Use metrics and dashboards of kube-scheduler - Container Service for Kubernetes

kube-scheduler is the default scheduler of Kubernetes clusters. This component is responsible for scheduling pods to run on appropriate cluster nodes. This topic describes the metrics of kube-scheduler. This topic also describes how to use the dashboards of kube-scheduler and provides suggestions on how to troubleshoot common metric anomalies.

Usage notes

Dashboard access

For more information, see View control plane component dashboards in ACK Pro clusters.

Metrics

Metrics can indicate the status and parameter settings of a component. The following table describes the metrics supported by kube-scheduler.

Metric	Type	Description
scheduler_scheduler_cache_size	Gauge	The numbers of nodes, pods, and assumed pods in the scheduler cache.
scheduler_pending_pods	Gauge	The number of pending pods. Pending pods consist of the following types: unschedulable: unschedulable pods. backoff: backoff queue pods, which are the pods that fail to be scheduled due to specific reasons. active: active queue pods, which are the pods ready to be scheduled.
scheduler_pod_scheduling_attempts_bucket	Histogram	The number of times that the scheduler attempts to schedule pods. The bucket thresholds are defined as the set `{1, 2, 4, 8, 16}`.
memory_utilization_byte	Gauge	The memory usage. Unit: bytes.
cpu_utilization_core	Gauge	The used CPU capacity. Unit: core.
rest_client_requests_total	Counter	The number of HTTP requests calculated based on status codes, methods, and hosts.
rest_client_request_duration_seconds_bucket	Histogram	The HTTP response latency calculated based on Verbs and URLs.

Note

The following resource utilization metrics are deprecated. Remove any alerts and monitoring data that depend on these metrics at the earliest opportunity:

cpu_utilization_ratio: CPU utilization.
memory_utilization_ratio: Memory utilization.

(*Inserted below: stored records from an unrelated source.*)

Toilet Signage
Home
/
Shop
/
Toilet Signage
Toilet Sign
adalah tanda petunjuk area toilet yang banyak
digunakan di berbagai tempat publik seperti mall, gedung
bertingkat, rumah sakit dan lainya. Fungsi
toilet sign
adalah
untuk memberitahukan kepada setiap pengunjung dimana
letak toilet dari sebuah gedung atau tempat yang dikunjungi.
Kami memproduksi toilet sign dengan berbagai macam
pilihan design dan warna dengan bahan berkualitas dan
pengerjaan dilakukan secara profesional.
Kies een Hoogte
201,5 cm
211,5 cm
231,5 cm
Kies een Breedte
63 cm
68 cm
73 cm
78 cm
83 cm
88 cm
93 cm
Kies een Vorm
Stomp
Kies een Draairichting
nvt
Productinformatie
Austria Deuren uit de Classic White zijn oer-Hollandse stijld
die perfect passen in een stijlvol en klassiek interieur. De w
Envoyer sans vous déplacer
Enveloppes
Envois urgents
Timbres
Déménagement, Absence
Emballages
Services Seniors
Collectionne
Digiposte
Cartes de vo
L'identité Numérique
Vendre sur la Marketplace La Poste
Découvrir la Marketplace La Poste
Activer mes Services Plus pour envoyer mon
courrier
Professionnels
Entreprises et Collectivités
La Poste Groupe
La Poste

Usage notes for dashboards

Dashboards are generated based on metrics and Prometheus Query Language (PromQL). The following sections describe the observability and features of the dashboards of kube-scheduler.

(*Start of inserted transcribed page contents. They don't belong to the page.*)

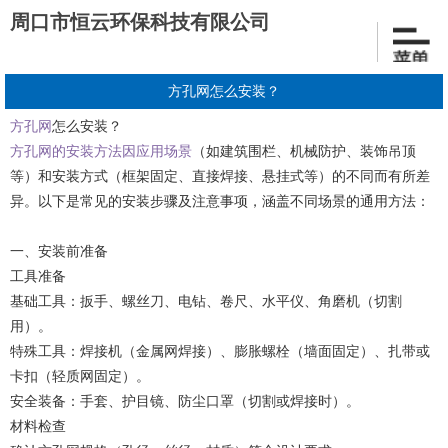
周口市恒云环保科技有限公司
方孔网怎么安装？
方孔网
怎么安装？
方孔网的安装方
法因应用场景
（如建筑围栏、机械防护、装饰吊顶
等）和安装方式（框架固定、直接焊接、悬挂式等）的不同而有所差
异。以下是常见的安装步骤及注意事项，涵盖不同场景的通用方法：
一、安装前准备
工具准备
基础工具：扳手、螺丝刀、电钻、卷尺、水平仪、角磨机（切割
用）。
特殊工具：焊接机（金属网焊接）、膨胀螺栓（墙面固定）、扎带或
卡扣（轻质网固定）。
安全装备：手套、护目镜、防尘口罩（切割或焊接时）。
材料检查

If the metrics of kube-apiserver become abnormal, check whether the metric anomalies described in the following sections exist. If metric anomalies that are not described in the following sections occur, submit a ticket.

Overview

Observability

Features

Metric	PromQL	Description
Scheduler Pending Pods	scheduler_pending_pods{job="ack-scheduler"}	The number of pending pods. Pending pods consist of the following types: unschedulable: unschedulable pods. backoff: backoff queue pods, which are the pods that fail to be scheduled due to specific reasons. active: active queue pods, which are the pods ready to be scheduled.
Number of Scheduler attempts to successfully schedule a pod	histogram_quantile($quantile, sum(rate(scheduler_pod_scheduling_attempts_bucket{job="ack-scheduler"}[$interval])) by (pod, le))	The number of times that kube-scheduler attempts to schedule pods. The bucket thresholds are defined as the set `{1, 2, 4, 8, 16}`.
Scheduler cache Data Statistics	scheduler_scheduler_cache_size{job="ack-scheduler",type="nodes"} scheduler_scheduler_cache_size{job="ack-scheduler",type="pods"} scheduler_scheduler_cache_size{job="ack-scheduler",type="assumed_pods"}	The numbers of nodes, pods, and assumed pods in the scheduler cache.

Resources

Observability

Features

Metric	PromQL	Description
Memory Usage	memory_utilization_byte{container="kube-scheduler"}	The memory usage. Unit: bytes.
CPU Usage	cpu_utilization_core{container="kube-scheduler"}*1000	The used CPU capacity. Unit: millicore.

Kube API

Observability

Features

Metric	PromQL	Description
Kube API Request QPS	sum(rate(rest_client_requests_total{job="ack-scheduler",code=~"2.."}[$interval])) by (method,code) sum(rate(rest_client_requests_total{job="ack-scheduler",code=~"3.."}[$interval])) by (method,code) sum(rate(rest_client_requests_total{job="ack-scheduler",code=~"4.."}[$interval])) by (method,code) sum(rate(rest_client_requests_total{job="ack-scheduler",code=~"5.."}[$interval])) by (method,code)	The number of HTTP requests sent from kube-scheduler to kube-apiserver per second. The queries per second (QPS) value is calculated based on status codes, methods, and hosts.
Kube API Request Latency	histogram_quantile($quantile, sum(rate(rest_client_request_duration_seconds_bucket{job="ack-scheduler"}[$interval])) by (verb,url,le))	The time interval between a request sent by kube-scheduler and a response returned by kube-apiserver. The latency is calculated based on Verbs and URLs.

Common metric anomalies

Scheduler Pods

Normal case	Anomaly	Anomaly description	Suggestion
The number of scheduler pods is equal to or greater than 1.	The number of scheduler pods is 0.	No scheduler pods exist in the cluster.	Check whether the Deployment or StatefulSet corresponding to kube-scheduler exists. Check whether the scheduler pods are manually terminated by other users.

Scheduler Pending Pods

Normal case	Anomaly	Anomaly description	Suggestion
Pod scheduling is consistently slow.	The number of unschedulable pods continuously increases. The number of unschedulable pods does not decrease after other pods are terminated.	The resource requests of the pods in the cluster are not properly configured or the cluster does not have sufficient nodes.	Check whether the cluster has sufficient nodes for pod scheduling. Check whether improper pod affinity and attributes are configured.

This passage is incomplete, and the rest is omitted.